BEGIN MATERIAL SHOWN
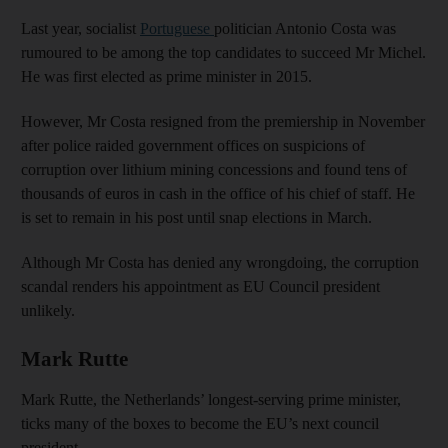
Last year, socialist
Portuguese
politician Antonio Costa was
rumoured to be among the top candidates to succeed Mr Michel.
He was first elected as prime minister in 2015.
However, Mr Costa resigned from the premiership in November
after police raided government offices on suspicions of
corruption over lithium mining concessions and found tens of
thousands of euros in cash in the office of his chief of staff. He
is set to remain in his post until snap elections in March.
Although Mr Costa has denied any wrongdoing, the corruption
scandal renders his appointment as EU Council president
unlikely.
Mark Rutte
Mark Rutte, the Netherlands’ longest-serving prime minister,
ticks many of the boxes to become the EU’s next council
president.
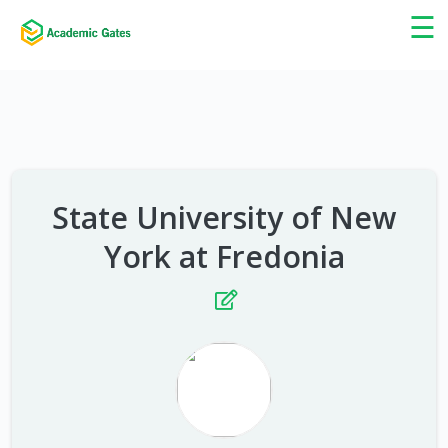
×
☰
State University of New
York at Fredonia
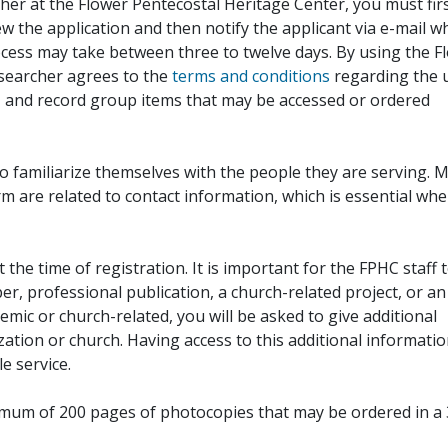
her at the Flower Pentecostal Heritage Center, you must fir
iew the application and then notify the applicant via e-mail 
cess may take between three to twelve days. By using the F
esearcher agrees to the
terms and conditions
regarding the 
, and record group items that may be accessed or ordered
to familiarize themselves with the people they are serving. 
rm are related to contact information, which is essential wh
 the time of registration. It is important for the FPHC staff 
r, professional publication, a church-related project, or an
demic or church-related, you will be asked to give additional
ation or church. Having access to this additional informati
e service.
ximum of 200 pages of photocopies that may be ordered in a 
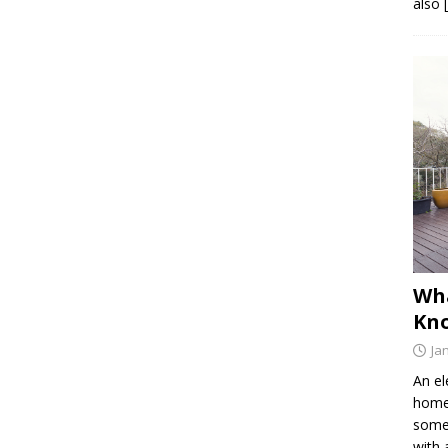
also 
Wh
Kno
Ja
An el
home 
somet
with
END MATERIAL SHOWN
TASK REQUIREMENTS -
Every entry above needs to be duplicated precisely, and none of the pictures should appear.

RESPONSE TO THE TASK -
Last year, socialist
Portuguese
politician Antonio Costa was
rumoured to be among the top candidates to succeed Mr Michel.
He was first elected as prime minister in 2015.
However, Mr Costa resigned from the premiership in November
after police raided government offices on suspicions of
corruption over lithium mining concessions and found tens of
thousands of euros in cash in the office of his chief of staff. He
is set to remain in his post until snap elections in March.
Although Mr Costa has denied any wrongdoing, the corruption
scandal renders his appointment as EU Council president
unlikely.
Mark Rutte
Mark Rutte, the Netherlands’ longest-serving prime minister,
ticks many of the boxes to become the EU’s next council
president.
×
☰
State University of New
York at Fredonia
her at the Flower Pentecostal Heritage Center, you must fir
iew the application and then notify the applicant via e-mail 
cess may take between three to twelve days. By using the F
esearcher agrees to the
terms and conditions
regarding the 
, and record group items that may be accessed or ordered
to familiarize themselves with the people they are serving. 
rm are related to contact information, which is essential wh
 the time of registration. It is important for the FPHC staff 
r, professional publication, a church-related project, or an
demic or church-related, you will be asked to give additional
ation or church. Having access to this additional informati
e service.
ximum of 200 pages of photocopies that may be ordered in a 
also 
Wh
Kno
Ja
An el
home 
somet
with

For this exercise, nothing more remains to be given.